Following on from the horrors of the S21 Prison, we visited The Killing Fields, also in Cambodia.
At first glance, we arrived to greenery, trees in bloom and peace. But only 40 years ago The Killing Fields were home to millions of mass murders at the hands of Pol Pott. We visited the Choeung Ek Killing Fields, which are about 11 miles outside of Phnom Penh. Many of the victims murdered here were previously prisoners at the S21 Prison, also known as The Tual Sleng Detention Centre.
Today Choeung Ek is a memorial site, a place for Cambodians and foreigners alike to pay their respects and learn about the history here. Steve and I did a headphone tour, and walked in silence around the site listening to stories from survivors, from guards who were captured when it came to light and about the techniques they used to murder the victims.

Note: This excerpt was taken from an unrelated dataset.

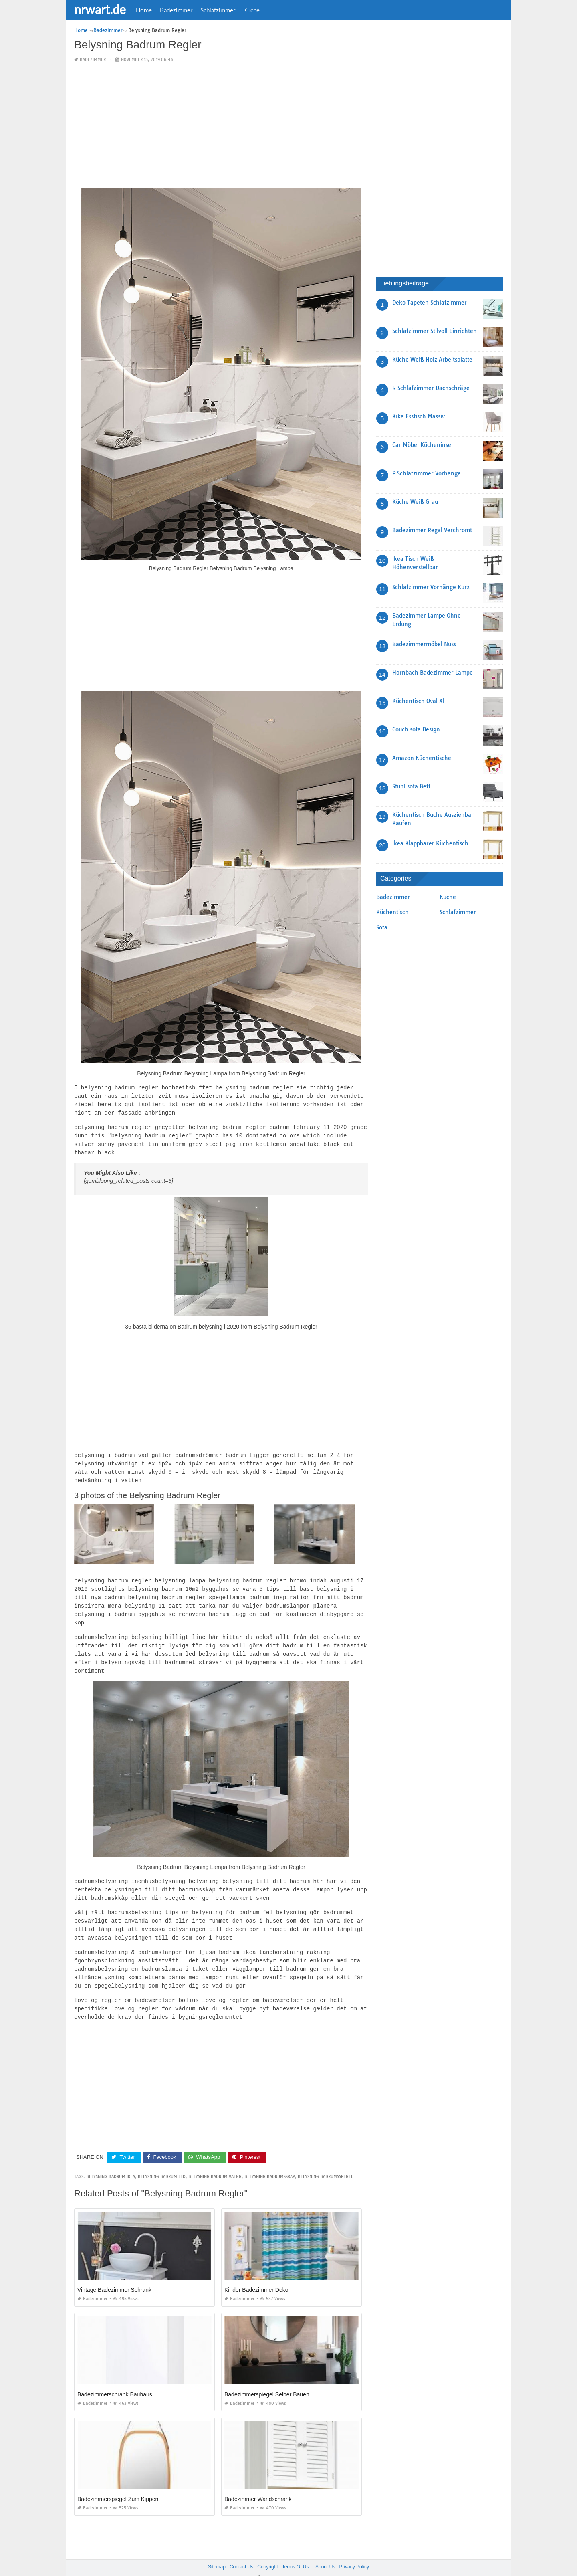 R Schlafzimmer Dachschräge (431, 388)
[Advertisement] (221, 126)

Victims were brought to the killing fields under cover of the darkness of the night. Usually, the victims were executed upon arrival, however the numbers of victims soon increased to 200 a day! 200!! This lead to a detention centre being built, with walls 2 thick to prevent any light getting in so prisoners could not see eachother. They would then be executed the following day.
Victims were killed in multiple ways, by hanging, with axes, knives and bamboo sticks, and thrown into ‘pits’ around the fields. The bodies of 8985 people have been exhumed from the pits, however when you walk around you may still spot bones or bits of clothing that have been washed to the surface by the rain. We saw a set of teeth in the mud when we arrived, bringing forward the horrific realisation that these were real people. Real events. Real murders.
In one area of the fields stands a tree. A thick tree which is now covered in hundreds of string bracelets and money from mourners showing their respects. But this tree was once known as the killing tree. Victims, usually children and babies, would be held by the feet and swung into the tree, smashing their skulls against the solid bark. The bodies were then thrown into a pit next to the tree to rot. Load music would be played over speakers, to hide the screams of the victims to any passerbys.
Signposts stand where significant buildings once stood, explaining what was once there. One signpost signifies a building where chemicals were once stored. These chemicals would be poured over the dead victims in the pits, to eliminate the stench of rotting flesh, but also to ensure there were no surviving victims.
One of the last landmarks on the tour is The Memorial Stupa, a big white building that stands in the middle of the fields. The Stupa was erected in 1988 and holds more than 8000 skulls behind it’s glass windows. The skulls are arranged into age and sex segments. Many of the skulls have been smashed in, and a colour code of dots shows you how the victims died. You can go into the Stupa and pay your respects. A Cambodian man was selling flowers outside which you could buy to leave.
The tour of the killing fields is truly heartbreaking. Along with the tour of the S21 Prison. To think it was only 40 years ago that millions of innocent Cambodians were murdered. But that is the aim of the memorial sites, to spread the word about what once happened here, and to prevent it happening again. The sites are attracting more and more tourists each year, wanting to learn about Cambodian history. I’d definately recommend visiting the memorial sites, as no matter how much you read online, or if you watch the film based on the killing fields, nothing will compare to the true heartbreak of being in the place it once happened. Listening to real survivors stories as you stand in the peacefulness of the greenery, unable to believe that something so horrific could have happened there not so long ago.
And to all the victims of the genocide war, may you rest in peace.